Iron Ore Sags Again as Forced-Sale Speculation Gathers Momentum

Updated on
  • Asian futures’ slide may signal slump into $50s for spot price
  • ‘Supply-side pressure is huge as ever,’ says Maike’s Dang

China's Iron Ore Demand Has Been Slowing

Iron ore futures are under pressure again in Asia -- signaling a possible return to the $50s for the benchmark spot price -- as concern builds about the outlook for rising supply and China’s clampdown on leverage ripples through markets, possibly triggering forced sales.

The most-active contract in Dalian lost as much as 1.8 percent, while the SGX AsiaClear futures in Singapore fell 0.9 percent to $59.30 a metric ton. After a five-day losing run, the spot price for 62 percent content is at $60.15 a dry ton, the lowest since October, according to Metal Bulletin Ltd.

The commodity has sunk on concern mine supplies will go on rising just as China’s mills enter a weaker period for demand and policy makers in Asia’s top economy rein in leverage. Stockpiles at mainland ports are near a record after robust shipments from Australia and Brazil, with miner BHP Billiton Ltd. citing the inventories as among risk factors that may tug prices lower. Citigroup Inc. has said there may have been forced sales by some traders in China.

“Iron ore doesn’t have good fundamentals,” said Dang Man, an analyst at Maike Futures Co., citing factors including the crackdown on leverage, which has tightened liquidity and hit commodity markets. “Supply-side pressure is huge as ever, and mills are still seeking to draw down inventories.”

‘Forced to Destock’

Citigroup offered a mixed picture on iron ore in a note on metals on May 7. “We suspect that a good number of physical traders that are financially leveraged up to five times have been forced to destock due to rising short-term borrowing costs and the recent sharp price corrections,” the bank said. Still, there could be some upside to iron ore in the second half if steel capacity cuts accelerate and steel prices climb on higher demand, it added.

Citigroup isn’t alone in saying that some traders may be compelled to sell holdings into a falling market as China tightens.

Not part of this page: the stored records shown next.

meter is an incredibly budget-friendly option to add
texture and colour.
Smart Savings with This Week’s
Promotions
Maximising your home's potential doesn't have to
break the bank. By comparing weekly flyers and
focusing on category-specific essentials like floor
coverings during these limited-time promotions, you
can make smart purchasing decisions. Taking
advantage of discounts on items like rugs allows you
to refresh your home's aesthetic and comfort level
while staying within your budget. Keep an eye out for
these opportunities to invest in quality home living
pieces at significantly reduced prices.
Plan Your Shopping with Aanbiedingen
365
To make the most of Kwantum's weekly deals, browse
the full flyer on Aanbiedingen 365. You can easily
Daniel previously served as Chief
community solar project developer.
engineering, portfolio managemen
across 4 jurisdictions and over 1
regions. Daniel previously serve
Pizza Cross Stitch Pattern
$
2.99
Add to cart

Shanghai Cifco Futures Co. said this week signs are emerging that traders are dumping their holdings.

Iron ore’s decline has hurt miners’ shares. In Sydney, Fortescue Metals Group Ltd., the country’s no. 3 shipper, has lost 17 percent this year. Rio Tinto Group is 1.9 percent lower in 2017, while BHP stock is 7.6 percent weaker.

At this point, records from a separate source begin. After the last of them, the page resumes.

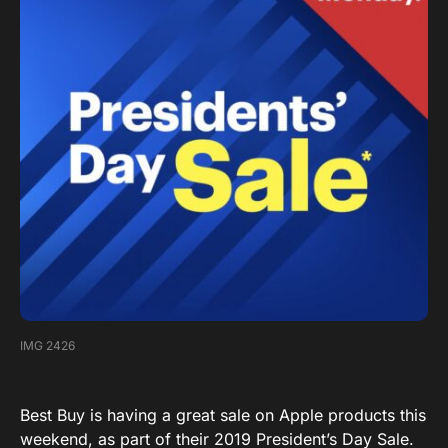
IMG 2426
Best Buy is having a great sale on Apple products this
weekend, as part of their 2019 President’s Day Sale.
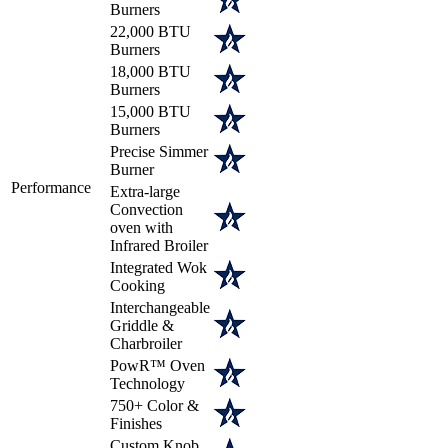
Burners
22,000 BTU
Burners
18,000 BTU
Burners
15,000 BTU
Burners
Precise Simmer
Burner
Performance
Extra-large
Convection
oven with
Infrared Broiler
Integrated Wok
Cooking
Interchangeable
Griddle &
Charbroiler
PowR™ Oven
Technology
750+ Color &
Finishes
Custom Knob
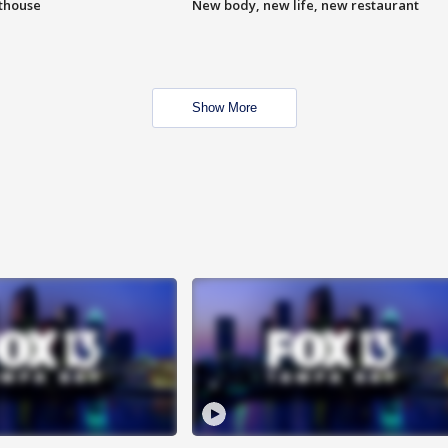
hthouse
New body, new life, new restaurant
Show More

The slump in prices was flagged well in advance by analysts including Barclays Plc and Capital Economics Ltd., as well as Australia’s government, which warned last month rising supply may drive prices back into the $50s. Westpac Banking Corp., which placed first in predicting prices in the first quarter according to data compiled by Bloomberg, is also bearish.